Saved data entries

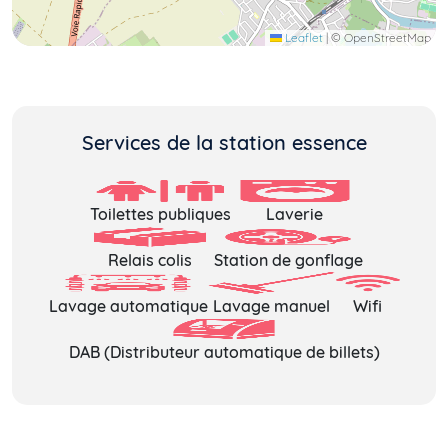
Leaflet
|
© OpenStreetMap
Services de la station essence
Toilettes publiques
Laverie
Relais colis
Station de gonflage
Lavage automatique
Lavage manuel
Wifi
DAB (Distributeur automatique de billets)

_PROBLEM TO SOLVE_
What is needed is every line from the data above that includes the string "automatique", copied out.

_WRITTEN RESPONSE_
Lavage automatique
DAB (Distributeur automatique de billets)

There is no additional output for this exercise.